Given the pandemic’s current and potential impact on operations, workforces, supply chains, and finances, the chief legal officer and legal staff should identify relevant clauses and provisions. This may involve hundreds or perhaps thousands of contracts on both the buy side and sell side

However, identifying relevant clauses can help enable chief legal officers and the rest of the executive team to develop a risk mitigation plan. For example, in the case of notice provisions, a risk mitigation plan might:

  • Identify contractual requirements and protections for non-performance of obligations to suppliers and customers in light of the COVID-19 outbreak
  • Prioritise suppliers and customers for notification in this situation under the provisions of the contracts
  • Specify when to notify counterparties of non-performance or delays in performing contractual obligations

Automated contract review

Deloitte provides contract review and evaluation services to support organisations through its AI-driven scanning, extraction, and analytical platform, dTRAX.
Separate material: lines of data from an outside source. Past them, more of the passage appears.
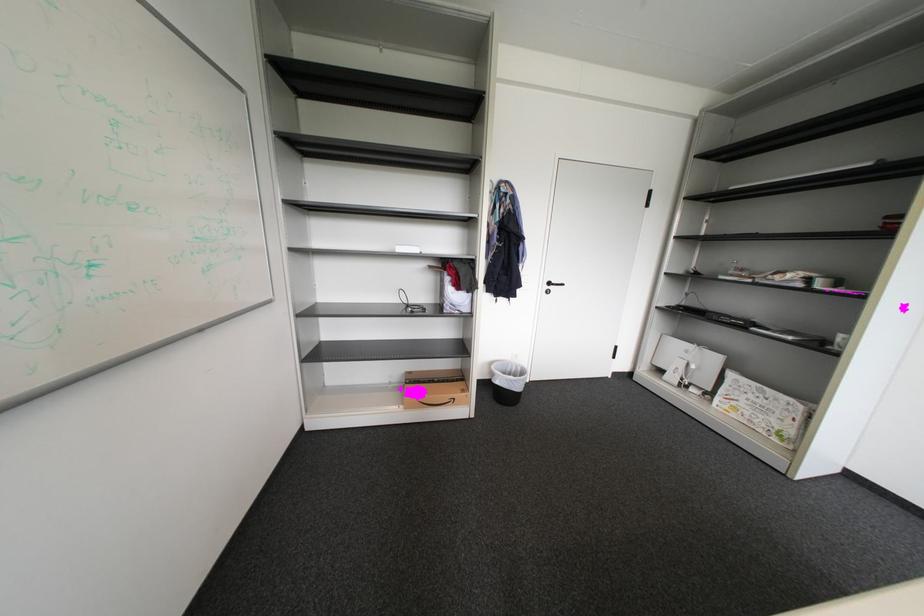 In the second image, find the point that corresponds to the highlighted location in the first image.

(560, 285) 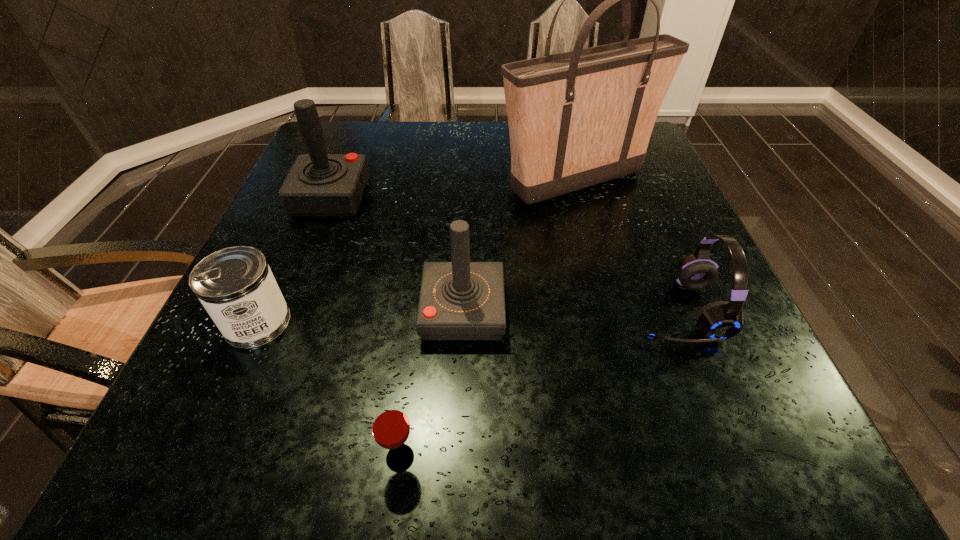 The height and width of the screenshot is (540, 960). I want to click on vacant space located 0.390m on the ear cushions of the headset, so click(x=420, y=310).

Locate an element on the screen. This screenshot has width=960, height=540. free spot located 0.320m on the ear cushions of the headset is located at coordinates (458, 310).

Where is `vacant space located 0.160m on the ear cushions of the headset`? The height and width of the screenshot is (540, 960). vacant space located 0.160m on the ear cushions of the headset is located at coordinates (545, 310).

This screenshot has width=960, height=540. What are the coordinates of `free region located on the right of the can` in the screenshot? It's located at pos(345,322).

The width and height of the screenshot is (960, 540). I want to click on blank area located 0.250m on the back of the glass, so click(x=419, y=308).

This screenshot has width=960, height=540. In order to click on object at the far edge in this screenshot , I will do `click(576, 119)`.

The width and height of the screenshot is (960, 540). Find the location of `object present at the near edge`. object present at the near edge is located at coordinates (390, 426).

The width and height of the screenshot is (960, 540). What are the coordinates of `joystick present at the left edge` in the screenshot? It's located at (319, 184).

The image size is (960, 540). I want to click on can positioned at the left edge, so tap(235, 285).

Where is `shopping bag at the right edge`? This screenshot has height=540, width=960. shopping bag at the right edge is located at coordinates (576, 119). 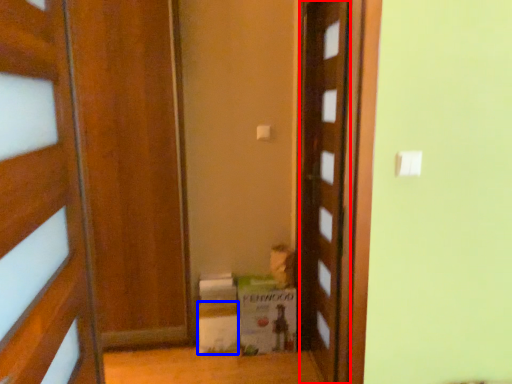 Question: Which point is closer to the camera, door (highlighted by a red box) or cardboard box (highlighted by a blue box)?

Choices:
 (A) door
 (B) cardboard box

Answer: (A) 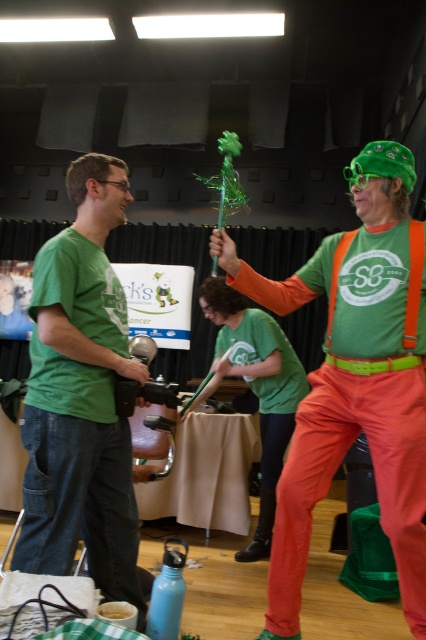 Question: Does matte green t-shirt at center have a smaller size compared to green matte t-shirt at center?

Choices:
 (A) no
 (B) yes

Answer: (B)

Question: Does matte green t-shirt at center have a larger size compared to green matte t-shirt at center?

Choices:
 (A) yes
 (B) no

Answer: (B)

Question: Observing the image, what is the correct spatial positioning of matte green t-shirt at center in reference to green matte t-shirt at center?

Choices:
 (A) right
 (B) left

Answer: (A)

Question: Which point appears closest to the camera in this image?

Choices:
 (A) (92, 486)
 (B) (399, 525)

Answer: (B)

Question: Which point is farther from the camera taking this photo?

Choices:
 (A) (134, 561)
 (B) (216, 339)
 (C) (354, 356)

Answer: (B)

Question: Which point is farther to the camera?

Choices:
 (A) (287, 532)
 (B) (31, 419)

Answer: (A)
This platform can identify contractual clauses that may offer relief to the organisation in either buy-side or sell-side contracting, based on agreed-upon parameters. The organisation can enhance the extracted contractual data with elements from its procurement, finance, and enterprise resource planning systems to help prioritise contracts and counterparties for risk mitigation.
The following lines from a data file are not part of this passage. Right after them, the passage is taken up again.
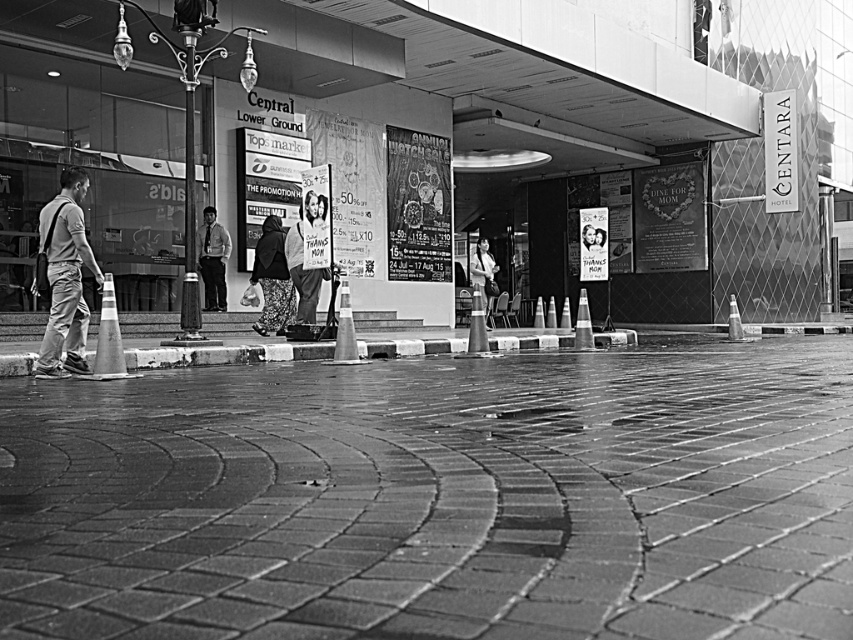 You are standing at the entrance of the Central Lower Ground building and notice two points marked on the ground. The first point is at coordinates point [78,314] and the second is at point [497,292]. If you were to walk from the first point to the second point, would you be moving towards the building or away from it?

Since point [78,314] is in front of point [497,292], moving from the first point to the second would mean walking away from the building.

You are a photographer standing at the entrance of the building. You notice two people in the scene, one wearing light gray jeans at left and another wearing light brown shirt at center. Which person is standing closer to the entrance?

The light gray jeans at left is taller than light brown shirt at center, so the light brown shirt at center is closer to the entrance because objects that appear taller in a photograph taken from a low angle are typically closer to the camera.

You are standing at the entrance of the building and want to place a new sign on the smooth concrete pavement at center. According to the coordinates provided, where exactly should the sign be placed?

The smooth concrete pavement at center should have the new sign placed at point (437, 499) as specified in the coordinates. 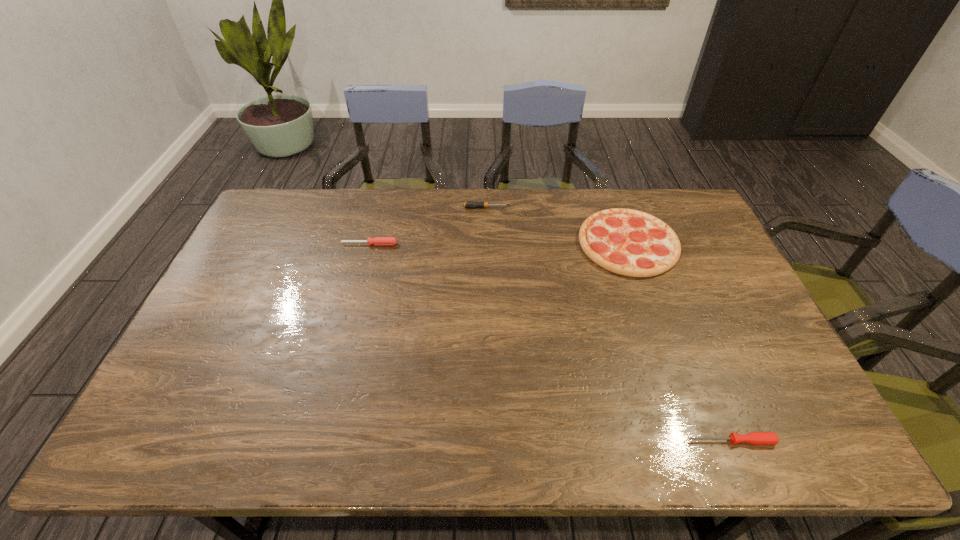 At what (x,y) coordinates should I click in order to perform the action: click on pizza. Please return your answer as a coordinate pair (x, y). Looking at the image, I should click on (628, 242).

Identify the location of the third object from right to left. The width and height of the screenshot is (960, 540). (469, 204).

Find the location of a particular element. The image size is (960, 540). the farthest object is located at coordinates (469, 204).

Locate an element on the screen. The height and width of the screenshot is (540, 960). the leftmost screwdriver is located at coordinates (377, 241).

Identify the location of the leftmost object. The height and width of the screenshot is (540, 960). (377, 241).

I want to click on the rightmost screwdriver, so click(x=755, y=438).

Where is `the nearest screwdriver`? Image resolution: width=960 pixels, height=540 pixels. the nearest screwdriver is located at coordinates (755, 438).

The height and width of the screenshot is (540, 960). Identify the location of blank area located on the back of the pizza. (611, 195).

Locate an element on the screen. The image size is (960, 540). vacant position located on the front of the second screwdriver from right to left is located at coordinates (487, 254).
The goal, of course, is not to avoid obligations, but to understand them and prepare to address them while positioning the organisation for improved resilience going forward.
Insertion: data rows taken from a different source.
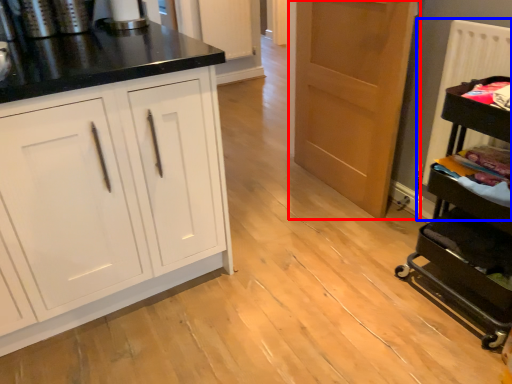 Question: Among these objects, which one is nearest to the camera, door (highlighted by a red box) or radiator (highlighted by a blue box)?

Choices:
 (A) door
 (B) radiator

Answer: (B) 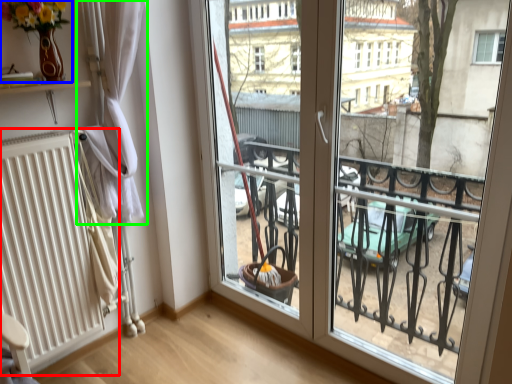 Question: Estimate the real-world distances between objects in this image. Which object is farther from radiator (highlighted by a red box), floral arrangement (highlighted by a blue box) or curtain (highlighted by a green box)?

Choices:
 (A) floral arrangement
 (B) curtain

Answer: (A) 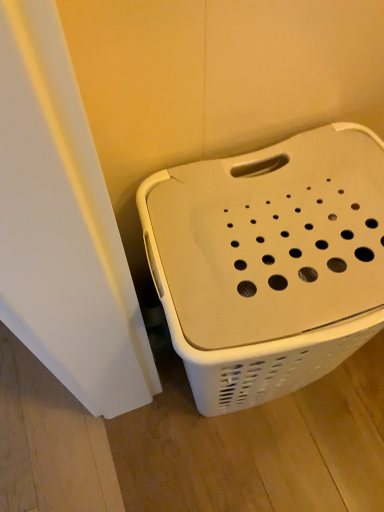 I want to click on blank space situated above white plastic laundry basket at lower right (from a real-world perspective), so click(x=297, y=289). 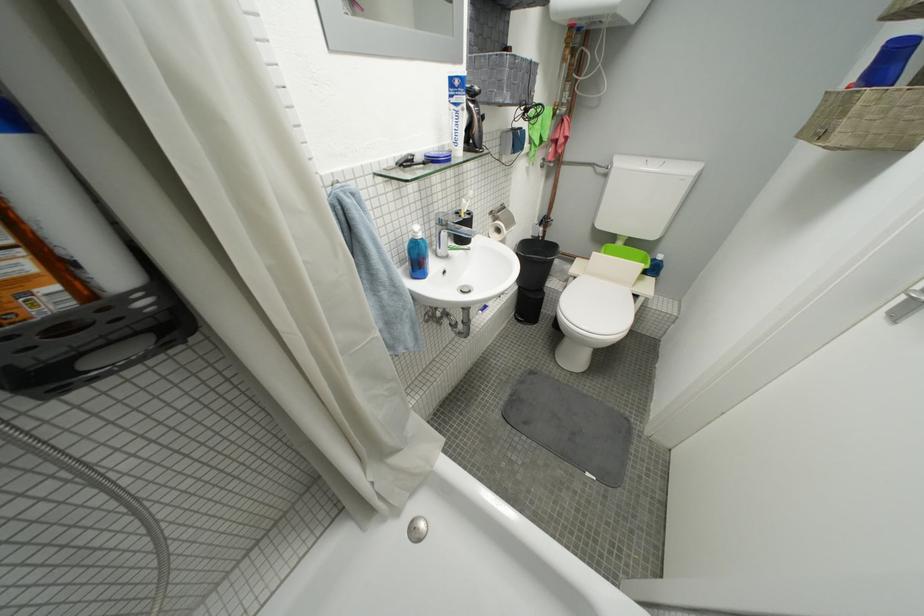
Working at the direction of your organisation’s legal counsel, Deloitte can apply analytics designed to help your organisation in identifying:

  • Potential economic exposure arising from non-performance of contractual obligations
  • Protection available in existing contracts for non-performance of obligations
  • Geographical risks associated with specific supplier, customer, or subcontractor relationships
  • Notice requirements for asserting force majeure, if applicable

dTRAX can be applied to clauses in contracts, purchase orders, statements of work, and service-level agreements to identify favourable or unfavourable provisions.

It can also incorporate key customer attributes, such as location and sales volume, as well as supplier attributes, such as mission criticality. These capabilities can enable tiering and risk-ranking, and thus prioritisation, of counterparties.

Focusing on the future

Understanding key clauses and provisions in contracts could be critical to the organisation’s resiliency.

Automated contract review and evaluation not only provide information that general counsel and other senior executives may need in the current situation, but the results can also position the organisation to anticipate and mitigate risks that may arise as the crisis continues and to improve ongoing or future negotiations of key clauses in contracts.

End note

  1. Examples and descriptions provided are not exhaustive and may vary with the circumstances. Client’s legal counsel is responsible for identifying clauses of interest or providing definitions to help identify relevant clauses. Deloitte does not provide legal services or advice, including advice on the application or relevance of clauses. Deloitte provides analytics support and assistance designed to identify potentially relevant clauses based on criteria and parameters determined by client’s legal counsel.